As time went by it became clear that controversy would rise up due to the game’s character and it happened many times until now. Far Cry 5 director creative director Dan Hay took some time to speak to gamesindustry.biz about the matter and clear things out for his team.
According to Hay, the team didn’t know what theme to go for after Far Cry 3. They wanted to bring the game’s setting to the United States but since the subject was too generic they didn’t know what to do about it. To find what was this setting missing, Hay flew to Montana where he lived earlier and tried to find inspiration from the people there.
“We weren’t sure at first, but within two days, we’d met enough interesting people, we’d been to enough interesting bars, we’d heard enough stories about people that wanted to live life the way they wanted… some people had actually moved to Montana to get away from the prying eyes of the government. There was this flavor, this feeling, and it felt very Far Cry.”
The team needed a villain for Far Cry 5 and as it happened with its predecessors it had to be an iconic figure with strong beliefs and manipulative character. Given the concept, the idea of a Cult “father” is far more on point than any other would do.

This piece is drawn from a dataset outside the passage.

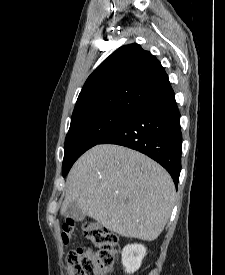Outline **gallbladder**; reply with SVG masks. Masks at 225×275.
<instances>
[{"instance_id":"1","label":"gallbladder","mask_w":225,"mask_h":275,"mask_svg":"<svg viewBox=\"0 0 225 275\" xmlns=\"http://www.w3.org/2000/svg\"><path fill=\"white\" fill-rule=\"evenodd\" d=\"M63 214L66 218L73 219L76 222H80L85 218V214L76 202L70 203Z\"/></svg>"}]
</instances>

“We wanted to build this magnetic villain who has the ability to manipulate people,” he explains. “The cult experts we were talking to were using words and a language I’ve never heard before. Some of these cults and leaders had almost built their own kind of language, talking about bliss and bliss-bombing people – it was strange. We realised we had something there but it had to be ours.
Setting the Father as the main villain in Far Cry 5 was a huge step but the world around him is both influenced by his beliefs and by their own characters. The Montreal studio took that under consideration when developing the game, so when you start playing it will feel more like you create your own story that following a written script:
“[The anti-cult message], it’s a theme. It’s a very potent elixir, but it’s a spine. There’s a lot of other meat and bone and sinew wrapped around that. The game still has to be fun, the opportunity to express yourself still has to be fun but it also needs to feel real in a way that if you meet a character or interact with them, they have beliefs. They’re not just waiting around to give you a mission, and the world around them feels believable.”

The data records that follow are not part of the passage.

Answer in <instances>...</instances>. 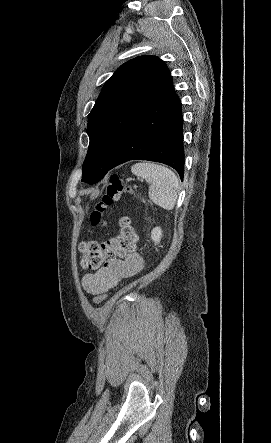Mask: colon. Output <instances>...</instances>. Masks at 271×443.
<instances>
[{
	"mask_svg": "<svg viewBox=\"0 0 271 443\" xmlns=\"http://www.w3.org/2000/svg\"><path fill=\"white\" fill-rule=\"evenodd\" d=\"M132 192V188L119 176L112 175L107 183L105 193L95 205L91 213V223L95 226L104 225L103 212L105 208L120 199L124 193ZM119 233L107 242L85 241L80 245L82 253L81 266L85 270H97L103 263L115 257H122L134 251L138 236L127 217L119 219ZM105 293L94 297V304H100L106 299Z\"/></svg>",
	"mask_w": 271,
	"mask_h": 443,
	"instance_id": "1",
	"label": "colon"
}]
</instances>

Hay also admitted that he believe’s it’s ok to be experimenting with such political and ideological themes as long as you don’t talk about facts. He used the show “The Twilight Zone” to prove his point, saying that “they would explore different themes but they would do it using science fiction, using a little bit of reality but then they would shift and change so that you were touching on certain things without really realising you were doing it”.
At the end, he stated that the series is now past beyond blowing things up and killing whatever stands in your way. The developer wants you to meet characters, have relationships, be in a world that feels real and put you in a moment where you’re introspective. For what is worth, all controversies will be clear when the game will release on February 27th for PlayStation 4, Xbox One and PC.